By keeping the Senate in session a mere 2.5 days a week, Majority Leader Mitch McConnell is allowing vulnerable Democrats four extra days a week to hit the campaign trail. Senate Republicans have a historic majority advantage, with only eight seats to defend to Democrats’ 23. Will McConnell’s lazy Senate be enough to waste it?
CPI’s Rachel Bovard writes in The Hill. To read the whole piece, follow the link below.
The lazy Senate is helping Democrats win re-election
If you’re a conservative in Washington, things are going poorly.
Republican majorities in Washington have failed to repeal ObamaCare and are instead likely to bail it out. There is criticism that the GOP tax plan may raise taxeson the middle class. The hardest-won conservative spending victory in decades, the Budget Control Act, is about to be undone. And the Senate is only working 2.5 days a week.
To add insult to injury, the Senate’s schedule is playing right into the hands of Democrats running for reelection.
A primary goal for any majority leader is to strengthen and grow his majority. A key tool in his political war chest is the power to force senators to stay in Washington and work, as opposed to allowing them to go home and campaign.
In the Senate, this tool is particularly potent.
Unlike the House of Representatives, where every member is up for re-election at the same time, only one-third of the Senate is up for re-election in each two-year cycle. A politically savvy leader will use these numbers to inform the Senate’s schedule. If his party has more seats to defend, he will try his best to create a schedule that allows his members to go home more often. If the minority party has more seats in cycle, however, he will make the Senate work harder to deny his political opposition campaign time.
This is a bare-knuckle but fundamental way for a majority party to protect and expand its Senate seats, and to threaten those of the minority.

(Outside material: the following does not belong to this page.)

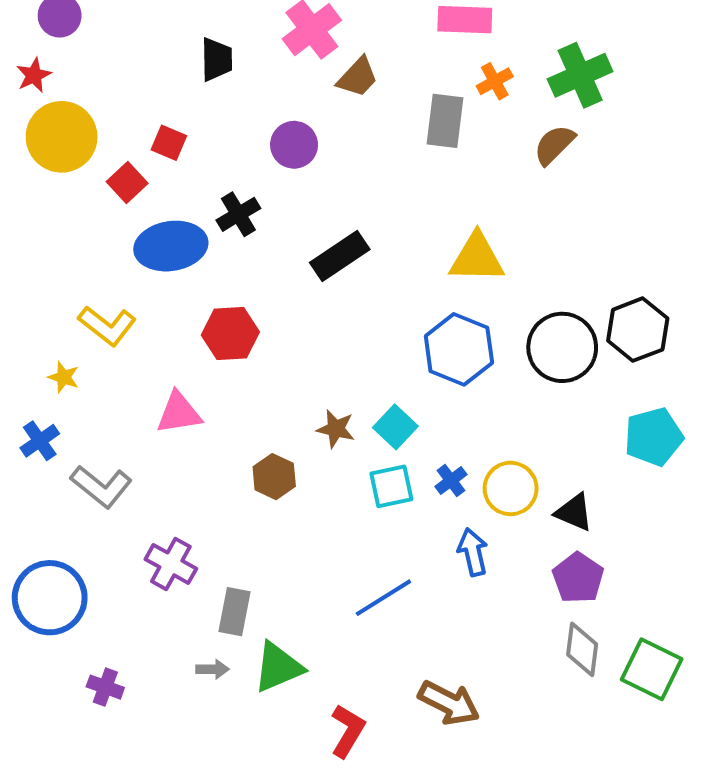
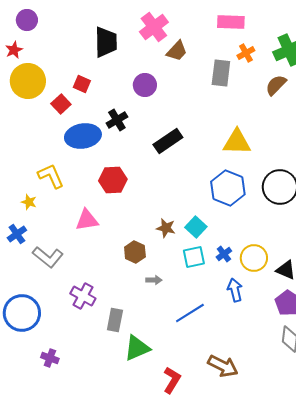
black trapezoid: (217, 59) -> (106, 42), size x1.4
yellow L-shape: (107, 326) -> (51, 176), turned -152
gray arrow: (213, 669) -> (154, 280), moved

For decades, majority leaders have operated under this dictum.
That is, until now.
The upcoming 2018 cycle favors the Senate Republican majority by fifteen seats. Republicans are only defending eight seats, while Democrats must defend twenty-three. This is a disparity so huge that, according to data analyzed by the Conservative Partnership, it’s the largest advantage ever held by a majority party in American history.